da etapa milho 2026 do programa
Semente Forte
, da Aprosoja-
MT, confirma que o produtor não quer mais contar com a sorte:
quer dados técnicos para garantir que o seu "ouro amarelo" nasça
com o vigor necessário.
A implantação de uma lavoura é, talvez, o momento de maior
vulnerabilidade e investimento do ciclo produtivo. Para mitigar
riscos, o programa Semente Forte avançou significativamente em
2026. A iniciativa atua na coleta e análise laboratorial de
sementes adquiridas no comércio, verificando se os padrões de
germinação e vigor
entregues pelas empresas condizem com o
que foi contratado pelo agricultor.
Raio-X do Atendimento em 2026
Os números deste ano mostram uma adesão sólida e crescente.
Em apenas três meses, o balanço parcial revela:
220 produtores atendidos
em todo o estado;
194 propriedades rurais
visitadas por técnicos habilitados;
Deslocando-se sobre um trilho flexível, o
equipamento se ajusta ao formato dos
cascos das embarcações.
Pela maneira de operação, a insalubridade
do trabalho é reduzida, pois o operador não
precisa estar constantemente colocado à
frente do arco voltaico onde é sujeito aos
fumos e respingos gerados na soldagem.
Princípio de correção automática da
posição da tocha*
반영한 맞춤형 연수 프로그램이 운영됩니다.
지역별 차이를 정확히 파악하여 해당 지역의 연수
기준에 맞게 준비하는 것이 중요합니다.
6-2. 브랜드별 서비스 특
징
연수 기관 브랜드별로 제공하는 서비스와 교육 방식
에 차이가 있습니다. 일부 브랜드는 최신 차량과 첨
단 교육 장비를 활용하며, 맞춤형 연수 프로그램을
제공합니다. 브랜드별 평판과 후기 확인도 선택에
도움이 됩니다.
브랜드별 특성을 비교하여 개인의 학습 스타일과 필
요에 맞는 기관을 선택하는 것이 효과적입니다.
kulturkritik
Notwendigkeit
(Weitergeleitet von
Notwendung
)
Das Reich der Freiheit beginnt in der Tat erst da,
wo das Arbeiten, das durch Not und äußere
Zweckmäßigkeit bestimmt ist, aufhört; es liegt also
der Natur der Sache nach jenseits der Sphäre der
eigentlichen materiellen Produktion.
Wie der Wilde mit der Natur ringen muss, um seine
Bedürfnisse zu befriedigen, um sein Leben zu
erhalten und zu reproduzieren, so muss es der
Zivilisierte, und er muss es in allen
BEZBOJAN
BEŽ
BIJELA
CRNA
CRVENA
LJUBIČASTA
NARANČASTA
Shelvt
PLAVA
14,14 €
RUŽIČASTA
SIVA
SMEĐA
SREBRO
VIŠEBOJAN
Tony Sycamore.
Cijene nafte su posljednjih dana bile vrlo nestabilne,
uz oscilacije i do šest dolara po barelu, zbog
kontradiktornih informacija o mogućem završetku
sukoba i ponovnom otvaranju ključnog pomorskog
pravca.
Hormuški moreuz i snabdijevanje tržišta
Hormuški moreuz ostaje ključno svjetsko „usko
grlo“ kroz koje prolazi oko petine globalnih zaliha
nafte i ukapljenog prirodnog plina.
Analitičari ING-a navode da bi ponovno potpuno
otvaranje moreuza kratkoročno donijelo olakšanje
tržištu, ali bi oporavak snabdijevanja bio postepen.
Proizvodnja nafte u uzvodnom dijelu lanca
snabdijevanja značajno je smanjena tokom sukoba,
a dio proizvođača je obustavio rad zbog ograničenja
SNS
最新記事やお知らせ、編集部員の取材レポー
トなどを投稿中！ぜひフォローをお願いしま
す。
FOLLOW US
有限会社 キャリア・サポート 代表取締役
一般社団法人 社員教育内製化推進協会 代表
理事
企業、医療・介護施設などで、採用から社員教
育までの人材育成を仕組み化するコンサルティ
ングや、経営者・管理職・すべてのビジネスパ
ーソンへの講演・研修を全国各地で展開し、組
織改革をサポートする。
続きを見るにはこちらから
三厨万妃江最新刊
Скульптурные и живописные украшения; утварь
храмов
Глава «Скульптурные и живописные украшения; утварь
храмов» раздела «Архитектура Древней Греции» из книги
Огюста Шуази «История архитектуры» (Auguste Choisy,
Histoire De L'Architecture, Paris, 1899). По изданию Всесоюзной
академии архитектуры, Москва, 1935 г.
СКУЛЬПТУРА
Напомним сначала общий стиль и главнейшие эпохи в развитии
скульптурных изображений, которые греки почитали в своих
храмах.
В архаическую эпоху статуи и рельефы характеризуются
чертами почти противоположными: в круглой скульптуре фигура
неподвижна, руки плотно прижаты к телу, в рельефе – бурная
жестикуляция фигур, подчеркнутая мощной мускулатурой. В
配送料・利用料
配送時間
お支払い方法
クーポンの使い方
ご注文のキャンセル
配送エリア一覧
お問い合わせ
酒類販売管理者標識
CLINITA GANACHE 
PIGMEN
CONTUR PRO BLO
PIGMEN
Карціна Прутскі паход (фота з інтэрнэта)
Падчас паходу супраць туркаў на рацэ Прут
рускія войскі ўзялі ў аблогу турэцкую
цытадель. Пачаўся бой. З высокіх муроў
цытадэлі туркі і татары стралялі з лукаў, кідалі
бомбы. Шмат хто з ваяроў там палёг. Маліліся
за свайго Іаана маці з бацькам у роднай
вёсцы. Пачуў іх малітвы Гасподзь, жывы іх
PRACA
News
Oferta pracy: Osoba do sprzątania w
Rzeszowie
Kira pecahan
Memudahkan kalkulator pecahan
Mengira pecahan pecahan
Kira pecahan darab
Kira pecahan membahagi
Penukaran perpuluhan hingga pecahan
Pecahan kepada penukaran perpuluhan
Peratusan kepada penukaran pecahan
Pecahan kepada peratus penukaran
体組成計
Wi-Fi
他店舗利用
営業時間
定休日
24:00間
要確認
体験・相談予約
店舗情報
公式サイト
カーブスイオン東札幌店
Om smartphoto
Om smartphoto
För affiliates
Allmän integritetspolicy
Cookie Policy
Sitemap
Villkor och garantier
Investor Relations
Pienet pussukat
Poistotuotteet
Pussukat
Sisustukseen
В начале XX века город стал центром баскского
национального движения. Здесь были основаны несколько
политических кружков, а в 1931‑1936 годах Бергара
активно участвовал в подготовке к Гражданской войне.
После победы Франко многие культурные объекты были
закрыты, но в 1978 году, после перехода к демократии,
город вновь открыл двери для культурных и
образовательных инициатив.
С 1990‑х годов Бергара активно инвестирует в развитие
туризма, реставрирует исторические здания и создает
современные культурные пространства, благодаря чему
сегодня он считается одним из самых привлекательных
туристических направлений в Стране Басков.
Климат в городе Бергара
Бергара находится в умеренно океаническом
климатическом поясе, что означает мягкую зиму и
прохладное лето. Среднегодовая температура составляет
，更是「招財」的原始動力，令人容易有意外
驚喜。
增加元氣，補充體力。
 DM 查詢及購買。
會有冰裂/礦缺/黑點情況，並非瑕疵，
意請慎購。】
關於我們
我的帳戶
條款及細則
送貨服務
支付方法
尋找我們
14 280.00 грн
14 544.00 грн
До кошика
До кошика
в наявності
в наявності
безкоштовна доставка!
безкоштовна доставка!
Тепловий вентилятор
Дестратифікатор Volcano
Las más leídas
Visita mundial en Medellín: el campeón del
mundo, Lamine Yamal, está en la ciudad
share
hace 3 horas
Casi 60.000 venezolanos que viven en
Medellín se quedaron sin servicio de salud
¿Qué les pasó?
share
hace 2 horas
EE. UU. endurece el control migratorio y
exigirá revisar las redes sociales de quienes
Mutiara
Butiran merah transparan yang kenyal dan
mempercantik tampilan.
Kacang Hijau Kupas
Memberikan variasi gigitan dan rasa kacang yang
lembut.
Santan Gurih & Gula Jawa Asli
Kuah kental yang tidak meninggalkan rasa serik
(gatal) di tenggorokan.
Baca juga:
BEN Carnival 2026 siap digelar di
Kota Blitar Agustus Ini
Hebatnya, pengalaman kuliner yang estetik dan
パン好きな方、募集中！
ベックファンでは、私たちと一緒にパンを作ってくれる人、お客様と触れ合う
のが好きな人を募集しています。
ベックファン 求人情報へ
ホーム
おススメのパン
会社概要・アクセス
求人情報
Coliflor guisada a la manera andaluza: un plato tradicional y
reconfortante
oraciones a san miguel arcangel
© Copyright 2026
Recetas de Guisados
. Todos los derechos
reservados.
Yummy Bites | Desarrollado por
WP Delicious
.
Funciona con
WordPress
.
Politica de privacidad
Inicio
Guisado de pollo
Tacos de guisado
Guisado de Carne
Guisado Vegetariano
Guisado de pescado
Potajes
◇ ◇ ◇
→ **WORK TO BE COMPLETED**
Please output the exact lines of the records above, beginning with the first and stopping after the line that holds "Raio-X do Atendimento em 2026", and nothing else.

→ **TASK RESPONSE**
da etapa milho 2026 do programa
Semente Forte
, da Aprosoja-
MT, confirma que o produtor não quer mais contar com a sorte:
quer dados técnicos para garantir que o seu "ouro amarelo" nasça
com o vigor necessário.
A implantação de uma lavoura é, talvez, o momento de maior
vulnerabilidade e investimento do ciclo produtivo. Para mitigar
riscos, o programa Semente Forte avançou significativamente em
2026. A iniciativa atua na coleta e análise laboratorial de
sementes adquiridas no comércio, verificando se os padrões de
germinação e vigor
entregues pelas empresas condizem com o
que foi contratado pelo agricultor.
Raio-X do Atendimento em 2026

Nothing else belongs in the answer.